What is predictor_dl_model?
predictor_dl_model is a suite of offline processes to forecast traffic inventory. The suite contains the following modules. More information is included in the module’s directory.
- datagen: This module generates factdata table which contains traffic data.
- trainer: This module builds and trains a deep learning model based on the factdata table.
- pipeline: This module processes factdata table into training-ready data which is used to train the neural network. a. Main-ts only modifies the structure the raw data, does not remove any data. b. Pre-cluster denoises(new)/removes individual uckeys and prepare them for clustering c. Cluster creates clusters and denoises/removes clusters d. Distribution records the relationship between virtual-uckey and uckey e. Norm normalizes attributes f. Tfrecords, save data into tfrecords format
Prerequisites
Cluster: Spark 2.3/HDFS 2.7/YARN 2.3/MapReduce 2.7/Hive 1.2 Driver: Python 3.6, Spark Client 2.3, HDFS Client, tensorflow-gpu 1.10
To install dependencies run: pip install -r requirements.txt
Install and Run
- Download the blue-martin/models project
- Transfer the predictor_dl_model directory to ~/code/predictor_dl_model/ on a GPU machine which also has Spark Client.
- cd predictor_dl_model
- pip install -r requirements.txt to install required packages.
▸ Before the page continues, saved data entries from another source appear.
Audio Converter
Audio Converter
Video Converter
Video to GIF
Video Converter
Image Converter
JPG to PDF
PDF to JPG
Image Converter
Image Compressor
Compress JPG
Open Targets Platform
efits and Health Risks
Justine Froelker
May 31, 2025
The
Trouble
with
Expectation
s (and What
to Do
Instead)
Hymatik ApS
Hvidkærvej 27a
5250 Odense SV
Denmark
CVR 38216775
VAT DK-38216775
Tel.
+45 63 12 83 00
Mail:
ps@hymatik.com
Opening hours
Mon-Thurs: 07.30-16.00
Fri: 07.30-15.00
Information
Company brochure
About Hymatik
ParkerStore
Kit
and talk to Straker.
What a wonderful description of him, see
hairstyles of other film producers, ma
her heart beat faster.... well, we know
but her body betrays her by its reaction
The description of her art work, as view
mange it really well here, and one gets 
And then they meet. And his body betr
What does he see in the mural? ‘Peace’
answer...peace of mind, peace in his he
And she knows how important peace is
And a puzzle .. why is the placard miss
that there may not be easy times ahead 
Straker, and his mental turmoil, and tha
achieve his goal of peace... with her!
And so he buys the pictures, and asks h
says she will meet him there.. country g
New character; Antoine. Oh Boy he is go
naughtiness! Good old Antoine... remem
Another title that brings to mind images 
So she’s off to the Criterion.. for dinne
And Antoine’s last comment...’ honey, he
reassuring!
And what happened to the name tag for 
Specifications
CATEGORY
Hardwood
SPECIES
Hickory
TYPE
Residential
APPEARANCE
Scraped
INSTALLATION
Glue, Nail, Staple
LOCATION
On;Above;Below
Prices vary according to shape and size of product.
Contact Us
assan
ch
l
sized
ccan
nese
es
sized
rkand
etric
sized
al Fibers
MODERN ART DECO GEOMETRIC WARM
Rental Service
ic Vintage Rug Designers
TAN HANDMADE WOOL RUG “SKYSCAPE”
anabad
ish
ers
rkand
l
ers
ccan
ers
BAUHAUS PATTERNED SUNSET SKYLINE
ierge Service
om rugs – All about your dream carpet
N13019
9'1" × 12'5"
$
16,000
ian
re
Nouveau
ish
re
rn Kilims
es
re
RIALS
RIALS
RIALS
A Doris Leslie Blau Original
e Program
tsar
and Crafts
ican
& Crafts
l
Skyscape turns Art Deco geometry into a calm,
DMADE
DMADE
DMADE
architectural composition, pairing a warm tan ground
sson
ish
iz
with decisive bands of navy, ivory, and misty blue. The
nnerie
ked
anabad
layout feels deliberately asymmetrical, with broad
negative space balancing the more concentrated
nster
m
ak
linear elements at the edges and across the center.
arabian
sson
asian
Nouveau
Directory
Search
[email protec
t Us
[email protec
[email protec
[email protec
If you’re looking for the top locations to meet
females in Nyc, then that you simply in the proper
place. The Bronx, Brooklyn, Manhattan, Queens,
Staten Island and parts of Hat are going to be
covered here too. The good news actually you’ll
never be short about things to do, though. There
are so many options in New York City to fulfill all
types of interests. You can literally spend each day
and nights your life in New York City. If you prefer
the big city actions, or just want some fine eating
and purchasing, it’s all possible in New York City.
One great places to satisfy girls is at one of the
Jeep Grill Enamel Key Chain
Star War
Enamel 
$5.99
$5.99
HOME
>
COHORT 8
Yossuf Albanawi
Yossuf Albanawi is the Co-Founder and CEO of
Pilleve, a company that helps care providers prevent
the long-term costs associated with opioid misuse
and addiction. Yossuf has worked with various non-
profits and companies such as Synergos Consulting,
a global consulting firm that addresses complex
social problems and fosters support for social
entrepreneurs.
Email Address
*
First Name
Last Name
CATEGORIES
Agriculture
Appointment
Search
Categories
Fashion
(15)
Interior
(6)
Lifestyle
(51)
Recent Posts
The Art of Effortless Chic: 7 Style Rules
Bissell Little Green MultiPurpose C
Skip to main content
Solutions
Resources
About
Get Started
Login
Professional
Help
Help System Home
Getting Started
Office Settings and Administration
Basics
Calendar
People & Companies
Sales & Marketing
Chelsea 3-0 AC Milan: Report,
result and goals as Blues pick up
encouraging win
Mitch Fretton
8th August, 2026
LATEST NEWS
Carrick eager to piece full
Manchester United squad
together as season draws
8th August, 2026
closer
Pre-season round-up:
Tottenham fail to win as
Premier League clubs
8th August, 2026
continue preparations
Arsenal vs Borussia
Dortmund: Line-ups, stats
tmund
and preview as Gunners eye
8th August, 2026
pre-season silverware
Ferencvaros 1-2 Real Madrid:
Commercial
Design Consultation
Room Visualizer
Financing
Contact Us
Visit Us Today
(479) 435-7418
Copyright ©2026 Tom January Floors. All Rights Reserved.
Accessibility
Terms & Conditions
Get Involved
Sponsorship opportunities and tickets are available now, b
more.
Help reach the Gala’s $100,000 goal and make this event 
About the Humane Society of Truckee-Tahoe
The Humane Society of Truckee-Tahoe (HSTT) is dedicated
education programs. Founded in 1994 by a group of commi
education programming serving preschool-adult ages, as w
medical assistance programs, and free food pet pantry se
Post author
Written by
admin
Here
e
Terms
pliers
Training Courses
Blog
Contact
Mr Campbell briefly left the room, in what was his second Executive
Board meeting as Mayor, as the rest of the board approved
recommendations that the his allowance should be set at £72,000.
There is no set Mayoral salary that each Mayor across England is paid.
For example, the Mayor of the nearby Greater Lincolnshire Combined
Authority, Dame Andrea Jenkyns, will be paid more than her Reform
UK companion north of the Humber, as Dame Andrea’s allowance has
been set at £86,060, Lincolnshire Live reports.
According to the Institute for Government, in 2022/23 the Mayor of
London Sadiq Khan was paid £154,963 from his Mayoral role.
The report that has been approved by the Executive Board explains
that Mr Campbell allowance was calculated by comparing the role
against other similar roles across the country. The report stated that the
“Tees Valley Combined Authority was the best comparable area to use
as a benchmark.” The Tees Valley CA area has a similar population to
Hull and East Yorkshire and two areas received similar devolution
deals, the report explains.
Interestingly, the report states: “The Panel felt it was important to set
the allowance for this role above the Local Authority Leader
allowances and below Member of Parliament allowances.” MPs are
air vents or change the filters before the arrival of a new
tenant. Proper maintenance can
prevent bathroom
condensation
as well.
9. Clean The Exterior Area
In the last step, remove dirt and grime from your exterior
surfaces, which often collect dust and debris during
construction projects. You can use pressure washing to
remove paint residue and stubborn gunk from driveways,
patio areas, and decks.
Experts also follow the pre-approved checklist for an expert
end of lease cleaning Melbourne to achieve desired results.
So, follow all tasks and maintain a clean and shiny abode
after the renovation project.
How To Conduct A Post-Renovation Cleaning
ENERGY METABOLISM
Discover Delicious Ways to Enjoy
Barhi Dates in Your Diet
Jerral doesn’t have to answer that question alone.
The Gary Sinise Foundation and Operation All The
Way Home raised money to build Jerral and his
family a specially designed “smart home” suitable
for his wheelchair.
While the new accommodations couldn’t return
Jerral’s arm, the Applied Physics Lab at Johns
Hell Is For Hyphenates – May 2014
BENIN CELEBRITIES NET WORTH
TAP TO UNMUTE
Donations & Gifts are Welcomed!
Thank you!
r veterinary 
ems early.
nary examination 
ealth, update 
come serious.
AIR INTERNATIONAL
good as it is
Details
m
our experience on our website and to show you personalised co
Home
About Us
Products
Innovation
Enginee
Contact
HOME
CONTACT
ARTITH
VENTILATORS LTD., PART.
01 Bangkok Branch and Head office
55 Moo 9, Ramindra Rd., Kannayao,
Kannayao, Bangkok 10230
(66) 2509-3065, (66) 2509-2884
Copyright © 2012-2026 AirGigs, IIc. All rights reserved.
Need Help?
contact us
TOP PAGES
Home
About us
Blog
These packages are install on top of python using pip.
- python setup install (to install predictor_dl_model package)
- (optional) python set_up.py bdist_egg (to create .egg file to provide to spark-submit)
- Follow the steps in ~/code/predictor_dl_model/datagen/README.md to generate data
- Go to directory ~/code/predictor_dl_model/predictor_dl_model
- Run run.sh or each script individually
Documentation
Documentation is provided through comments in config.yml and README files
Note
saved_model_cli show --dir <model_dir>/ --all